[
https://issues.apache.org/jira/browse/COUCHDB-1120?page=com.atlassian.jira.plugin.system.issuetabpanels:comment-tabpanel&focusedCommentId=13023259#comment-13023259
]
Norman Barker commented on COUCHDB-1120:
----------------------------------------
Checking out and building NIFs is handled by rebar, so that would handle
snappy, but that requires couchdb to go to a rebar structure.
For our use cases (millions of small docs generated quickly) this is working
well. I like (6) since for use cases that are more suited to archival then
picking gzip for storage would be even better, for us, snappy is great gives a
good tradeoff.
> Snappy compression (databases, view indexes) + keeping doc bodies as ejson
> binaries
> ------------------------------------------------------------------------------------
>
> Key: COUCHDB-1120
> URL: https://issues.apache.org/jira/browse/COUCHDB-1120
> Project: CouchDB
> Issue Type: Improvement
> Components: Database Core
> Environment: trunk
> Reporter: Filipe Manana
> Assignee: Filipe Manana
>
> The branch at:
> https://github.com/fdmanana/couchdb/compare/snappy
> Is an experiment which adds snappy compression to database files and view
> index files.
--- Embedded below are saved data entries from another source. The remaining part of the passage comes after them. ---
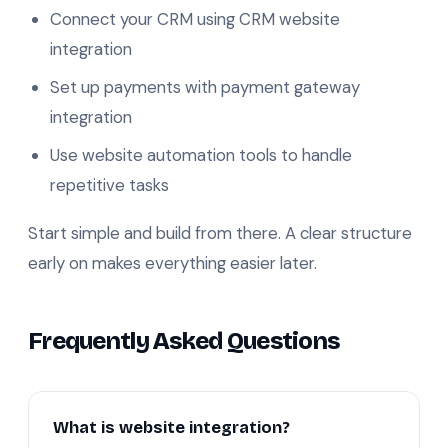
Connect your CRM using CRM website
integration
Set up payments with payment gateway
integration
Use website automation tools to handle
repetitive tasks
Start simple and build from there. A clear structure
early on makes everything easier later.
Frequently Asked Questions
What is website integration?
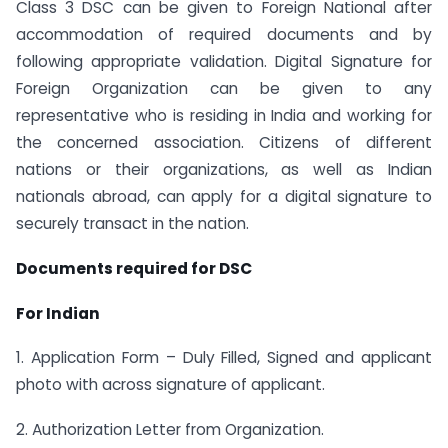
Class 3 DSC can be given to Foreign National after
accommodation of required documents and by
following appropriate validation. Digital Signature for
Foreign Organization can be given to any
representative who is residing in India and working for
the concerned association. Citizens of different
nations or their organizations, as well as Indian
nationals abroad, can apply for a digital signature to
securely transact in the nation.
Documents required for DSC
For Indian
1. Application Form – Duly Filled, Signed and applicant
photo with across signature of applicant.
2. Authorization Letter from Organization.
Snappy is a very fast compressor/decompressor developed by and
> used by Google [1] - even for small data chunks like 100Kb it can be 2 orders
> of magnitude faster then zlib or Erlang's term_to_binary compression level 1.
> Somewhere at [1] there are benchmark results published by Google that compare
> against zlib's deflate, Erlang's term_to_binary compression, lzo, etc.
> Even small objects like database headers or btree nodes, still get smaller
> after compressing them with snappy, see the shell session at [2].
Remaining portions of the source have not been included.